Memory Subsystem
The SoC integrates various kinds of memory, as described below.
- SRAM
The main Static Random Access Memory (SRAM) is comprised of up to an on-chip static RAM with a capacity of 96 KB. It mainly stores application data, which can also be used to execute instructions. The DMA controller can transfer data between the SRAM, Flash and peripherals.
To manage power usage more efficiently, the main SRAM is implemented as multiple SRAM instances (for example, 96 KB SRAM can be implemented as six instances) when less SRAM is required. Each SRAM instance is controlled by an independent power switch, which controls SRAM power states: Full Power, Retention Power, and Power Off.
- Flash
The non-volatile memory management system integrates an accessible Flash memory and an on-chip XQSPI controller, supporting the XIP mechanism and allowing the SoC to store application data and code execution in Flash. The XIP mechanism allows the CPU to execute program code directly from the internal Flash by using QSPI. When a cache miss occurs, the XIP controller will automatically prefetch a certain number of program instructions from Flash and update them into the cache memory.
- ROM
The 224 KB read-only memory (ROM) mainly stores the boot code and code related to Bluetooth LE protocol stack.
- eFuse
The eFuse (32 bytes) stores factory information, such as the UID, Flash security register address, and memory information.
- Cache
The 8 KB cache is a high-speed buffer memory between CPU and memory. The speed of CPU is much higher than that of memory. When CPU directly accesses data from memory, it has to wait for a certain period. However, cache can save the data that has just been used or repeatedly used by CPU. If CPU needs to use such data again, it can fetch the data directly from cache, which reduces delay by avoiding repeated access, and thus improves system efficiency.
SRAM
Introduction
Although always contiguous on all devices, the SRAM instances are divided between five AHB matrix ports. This allows user programs to potentially obtain better performance by dividing RAM usage among the ports. For example, simultaneous access to SRAM0 by the CPU and SRAM1 by the system DMA controller does not result in any bus stalls for either master.

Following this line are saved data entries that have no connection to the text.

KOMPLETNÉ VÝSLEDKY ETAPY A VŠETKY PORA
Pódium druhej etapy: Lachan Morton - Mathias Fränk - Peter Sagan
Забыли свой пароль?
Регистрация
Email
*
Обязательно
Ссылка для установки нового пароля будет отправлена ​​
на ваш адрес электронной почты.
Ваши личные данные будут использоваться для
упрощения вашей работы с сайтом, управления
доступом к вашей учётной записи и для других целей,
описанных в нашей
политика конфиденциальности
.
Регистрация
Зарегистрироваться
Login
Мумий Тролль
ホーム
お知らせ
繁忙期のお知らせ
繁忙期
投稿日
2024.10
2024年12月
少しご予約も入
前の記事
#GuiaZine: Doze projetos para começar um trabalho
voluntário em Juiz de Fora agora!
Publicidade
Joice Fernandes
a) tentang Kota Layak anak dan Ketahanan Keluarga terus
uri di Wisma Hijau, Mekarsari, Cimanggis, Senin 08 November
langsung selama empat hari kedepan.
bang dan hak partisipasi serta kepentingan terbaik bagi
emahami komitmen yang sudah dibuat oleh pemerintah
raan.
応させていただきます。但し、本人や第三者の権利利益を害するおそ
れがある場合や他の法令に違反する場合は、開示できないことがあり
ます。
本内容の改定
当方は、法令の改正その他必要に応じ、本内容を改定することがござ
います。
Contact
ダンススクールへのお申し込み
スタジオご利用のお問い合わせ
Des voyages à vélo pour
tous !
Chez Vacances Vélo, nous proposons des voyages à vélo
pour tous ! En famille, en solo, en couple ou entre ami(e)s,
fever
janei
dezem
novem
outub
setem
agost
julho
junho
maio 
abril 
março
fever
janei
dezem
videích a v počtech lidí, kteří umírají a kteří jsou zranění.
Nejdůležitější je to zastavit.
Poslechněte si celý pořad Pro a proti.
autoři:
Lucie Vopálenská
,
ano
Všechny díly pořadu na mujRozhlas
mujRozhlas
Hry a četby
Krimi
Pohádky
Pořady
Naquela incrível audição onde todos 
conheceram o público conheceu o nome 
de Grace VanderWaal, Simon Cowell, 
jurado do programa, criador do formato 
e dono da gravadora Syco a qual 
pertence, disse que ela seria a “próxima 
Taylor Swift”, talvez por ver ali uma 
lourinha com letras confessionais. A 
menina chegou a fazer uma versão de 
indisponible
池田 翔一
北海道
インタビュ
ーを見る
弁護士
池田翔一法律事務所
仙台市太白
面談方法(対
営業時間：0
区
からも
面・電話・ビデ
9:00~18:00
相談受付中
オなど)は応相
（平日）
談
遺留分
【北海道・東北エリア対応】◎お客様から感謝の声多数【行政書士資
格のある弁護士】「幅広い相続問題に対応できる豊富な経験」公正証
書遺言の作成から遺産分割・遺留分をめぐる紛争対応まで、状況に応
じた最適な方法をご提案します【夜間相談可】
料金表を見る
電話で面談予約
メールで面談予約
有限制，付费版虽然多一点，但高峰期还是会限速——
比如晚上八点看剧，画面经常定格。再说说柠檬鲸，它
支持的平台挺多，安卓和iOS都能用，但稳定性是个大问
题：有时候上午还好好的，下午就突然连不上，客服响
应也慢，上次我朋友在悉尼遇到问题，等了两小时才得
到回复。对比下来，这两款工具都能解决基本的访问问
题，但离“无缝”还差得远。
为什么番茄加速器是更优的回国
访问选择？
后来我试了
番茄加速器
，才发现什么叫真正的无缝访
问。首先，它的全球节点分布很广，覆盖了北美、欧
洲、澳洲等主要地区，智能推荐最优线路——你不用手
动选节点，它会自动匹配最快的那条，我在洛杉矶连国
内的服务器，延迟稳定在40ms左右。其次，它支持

Generally, the CPU will read or write all peripheral data at the same point, even when all such data is read from or sent to a peripheral by DMA. Therefore, minimizing stalls is likely to involve putting data to/from different peripherals in RAM on each port.
Alternatively, load sequences of data from the same peripheral into different RAM ports, to prevent the access attempt from CPU and DMA to the same group of data. Once DMA fills or clears a buffer, it sends a signal to the CPU to indicate that the data is ready. Then, CPU can use the data in the buffer, and DMA can use RAM on a different port to prepare for filling the next buffer. In this way, CPU and DMA can effectively share memory resources, improving efficiency and reliability of data transmission.
eFuse
Introduction
The eFuse (32 bytes) mainly stores the UID, Flash security register address, and memory information.
- UID (16 bytes)
- Flash information (7 bytes)
- SRAM Size (1 byte) is the size of SRAM.
- SE_ADDR1 (3 bytes) is the start address for Flash security register #1 (24 bits).
- SE_ADDR2 (3 bytes) is the start address for Flash security register #2 (24 bits).
- BOD Trim (1 byte)
- bits[3:0]: BOD trimming
- bits[7:4]: pattern (0xA)
- Configuration (1 byte)
- bit0: isp_uart_bypass (0: UART ISP supported, 1: UART ISP not supported)
- bit1: isp_jlink_bypass (0: JLINK ISP supported, 1: JLINK ISP not supported)
- bit2: SWD control (0: enabled, 1: disabled)
- bit3: IO LDO adjustment control (0: disabled, 1: enabled)
- bit4: IO_LDO_SEL (I/O voltage 0: 1.8 V, 1: 3.0 V)
- bit5: IO_LDO_Bypass (0: no bypass, 1: bypass)
-
IO_LDO_1P8 (1 byte)
-
IO LDO output 1.8 V bits[6:5]: coarse; bits[4:0]: fine
-
-
IO_LDO_3P0 (1 byte)
-
IO LDO output 3.0 V bits[6:5]: coarse; bits[4:0]: fine
-
-
User Region (5 bytes)
The user region is reserved for users to write and read by calling the eFuse driver. Every single byte of eFuse can only be written once.
The figure below shows the structure of eFuse.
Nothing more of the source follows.